Despite the leporiphobic rhetoric, the once sleepy market town of Ross was now a bustling centre of commerce which encompassed trade, crafts and literary and artistic pursuits, as well as two centres for higher learning that revolved around philosophy, high cuisine and sustainability. While a few residents initially complained about the rabbits, all were won over by the vibrant nightlife, friendly upbeat manner of the newcomers and, of course, the trading opportunities. Although rabbits were not paid well, they liked to spend what they earned quickly. The gourmet lettuce bars did particularly well, as did the numerous greengrocers, a thriving bookstore and several hookah dens where rabbits discussed politics, economics and carrot hybridisation issues while their hookahs bubbled and puffed with the aromatic scent of a variety of rabbit tobacco: dock leaf, catnip, burdock, celeriac and dandelion. Mornings in the hookah dens were reserved for performance readings: the one we passed had a reading of The Hunchback of Notre Dame going on all week.

More relevant to the Rabbit Compliance Taskforce, Ross was by local statute an ‘Open Town’ commercially, residentially and – crucially – for those on a day permit from Rabbit Colony One, eight miles to the east. Thanks to a well-intentioned by-law passed forty years before, busloads of rabbits could move between the two locations without identification checks, something of a headache for RabCoT as it made potential free movement of those in the banned Rabbit Underground that much easier.
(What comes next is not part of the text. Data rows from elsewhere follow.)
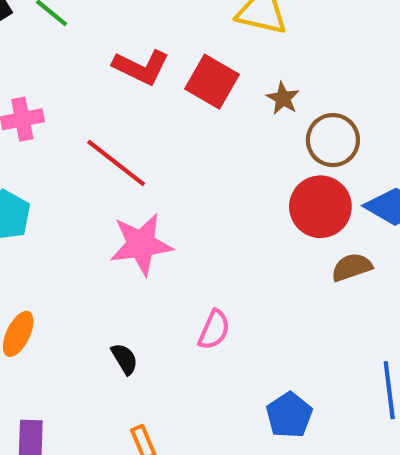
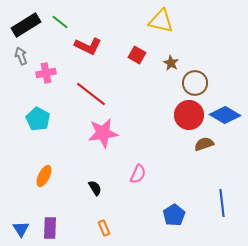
red L-shape: (141, 67) -> (88, 46), moved
red square: (212, 82) -> (137, 55), size x0.7

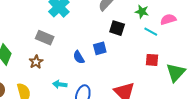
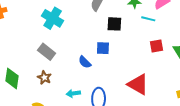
gray rectangle: (45, 38) -> (47, 52), turned 30
blue square: (100, 48) -> (103, 48), turned 32

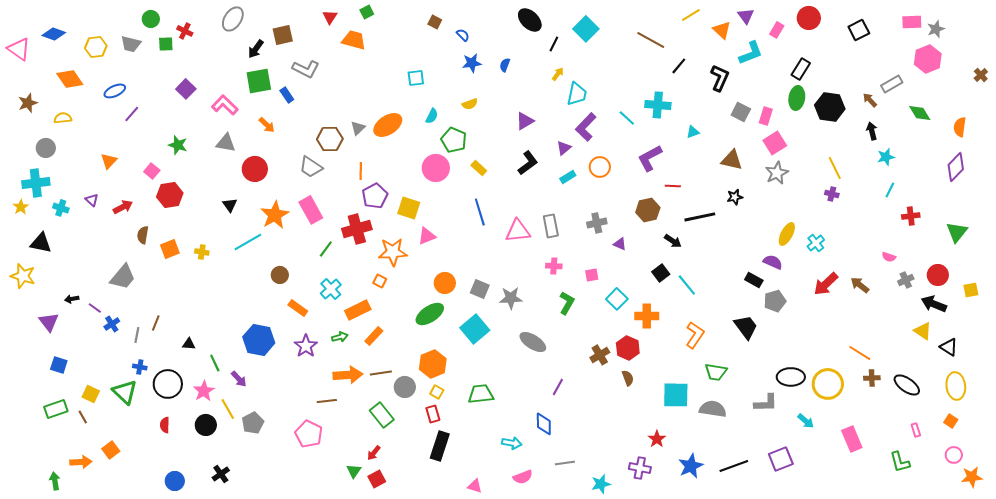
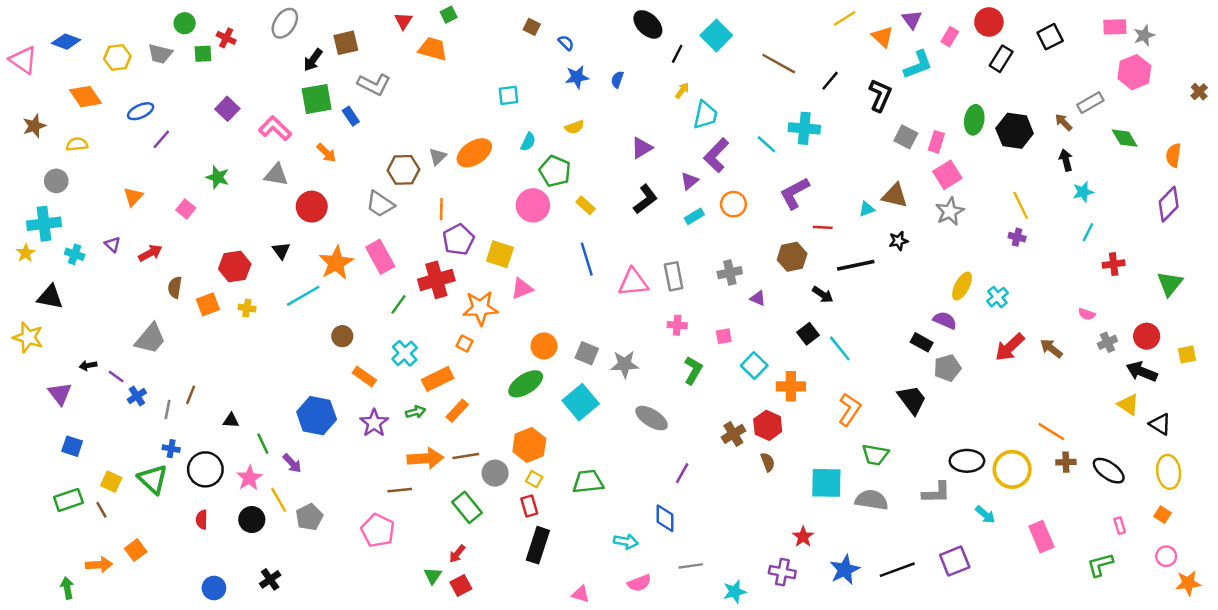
brown line: (651, 40) -> (779, 64), moved
black rectangle: (801, 69) -> (1001, 59), moved
cyan triangle: (693, 132) -> (867, 209), moved
red hexagon: (170, 195) -> (235, 266), moved
green L-shape: (900, 462) -> (1100, 565), turned 90

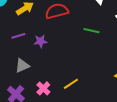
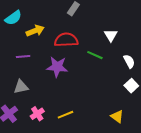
green line: (91, 31) -> (95, 55), moved
purple star: (41, 41) -> (57, 67), moved, size x1.5

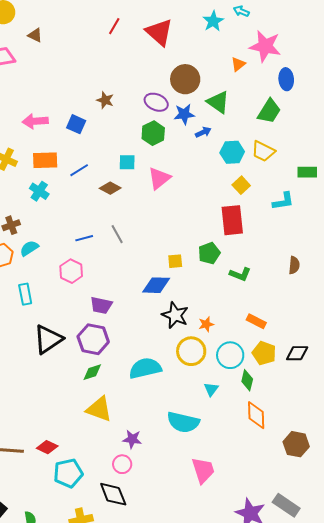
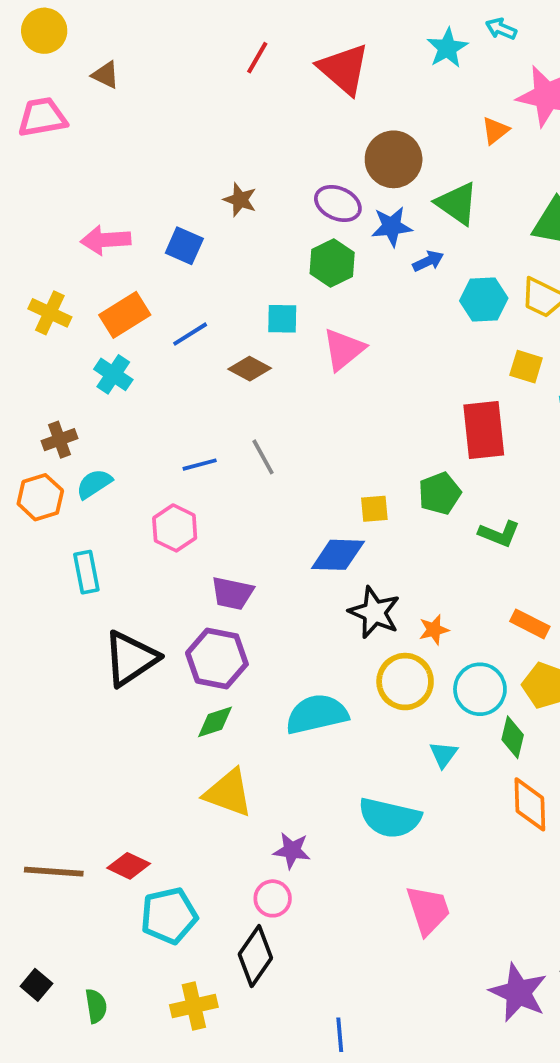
orange rectangle: (45, 160) -> (125, 315), turned -30
yellow square: (241, 185) -> (526, 367), moved, turned -30
black diamond: (113, 494) -> (255, 956), turned 56

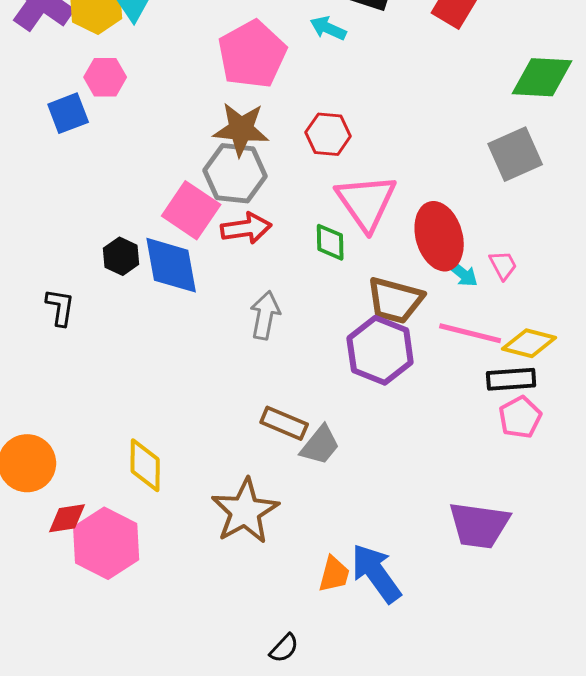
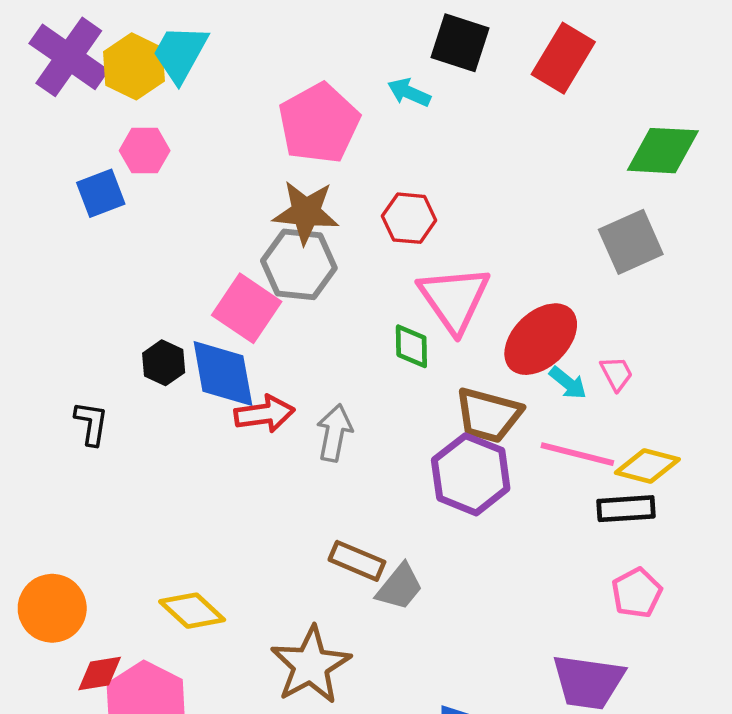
red arrow: (246, 228) -> (264, 414), moved
red ellipse: (439, 236) -> (541, 339), turned 62
pink pentagon: (520, 417) -> (637, 593), moved
yellow diamond: (145, 465) -> (192, 611), turned -48

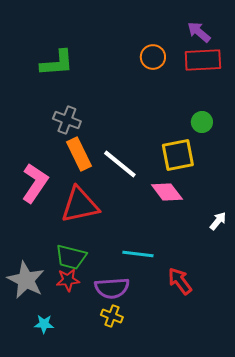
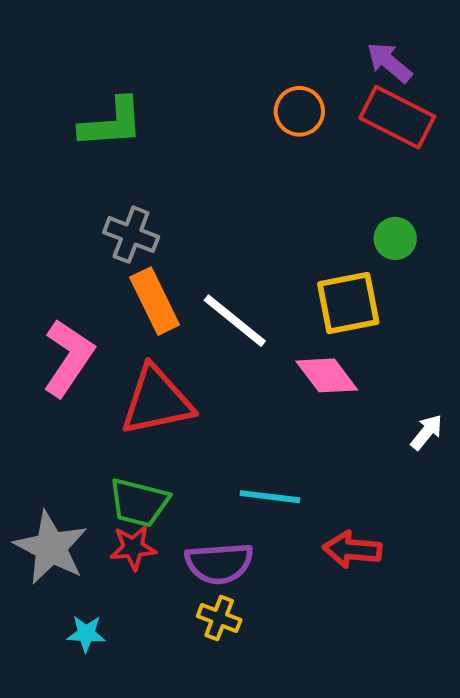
red rectangle: (203, 60) -> (397, 117), turned 30
red arrow: (180, 281) -> (352, 550), turned -48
None of the other colonies enjoyed such freedoms, so it had long been assumed that Colony One was where the movement was based.

It was now half past three, and Lugless AY-002 and I were sitting in his Cadillac Eldorado on the opposite side of the road from the post office.

‘Where are you now, Fudd One?’ asked Lugless, who was wearing an eyepatch and a large tartan tam-o’-shanter stuffed with newspapers to disguise his earless state.The officer in question reported that he was across the street from the post office, standing in the doorway of a shop that repaired light bulbs. All the Compliance Officers were deployed in various places in the locale, either drinking acorn coffee at a sidewalk café, having an animated conversation on a mobile or simply waiting out of sight, ready to amble past and pounce when Flopsy 7770 made his move.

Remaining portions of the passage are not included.